▸ DATA RECORDS

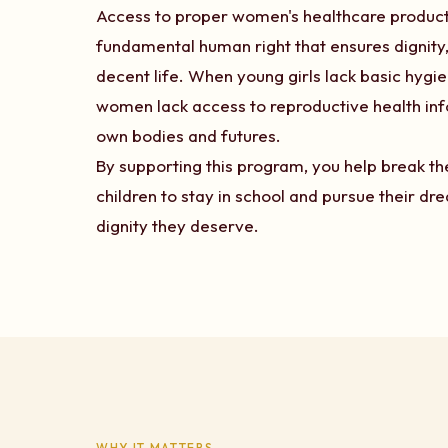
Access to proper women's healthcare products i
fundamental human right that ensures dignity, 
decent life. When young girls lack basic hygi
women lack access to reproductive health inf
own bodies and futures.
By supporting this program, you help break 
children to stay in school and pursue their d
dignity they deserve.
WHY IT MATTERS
* * *
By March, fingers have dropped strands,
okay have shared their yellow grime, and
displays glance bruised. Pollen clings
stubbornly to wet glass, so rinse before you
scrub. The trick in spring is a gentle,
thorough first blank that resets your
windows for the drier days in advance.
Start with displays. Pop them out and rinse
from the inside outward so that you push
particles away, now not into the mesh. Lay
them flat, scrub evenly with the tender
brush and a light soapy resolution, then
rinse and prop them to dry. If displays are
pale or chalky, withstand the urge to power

▸ WHAT NEEDS TO BE DONE
Give back the records above exactly, limited to the lines between the one holding "Access to proper" and the one holding "WHY IT MATTERS", inclusive.

▸ RESPONSE AREA
Access to proper women's healthcare products i
fundamental human right that ensures dignity, 
decent life. When young girls lack basic hygi
women lack access to reproductive health inf
own bodies and futures.
By supporting this program, you help break 
children to stay in school and pursue their d
dignity they deserve.
WHY IT MATTERS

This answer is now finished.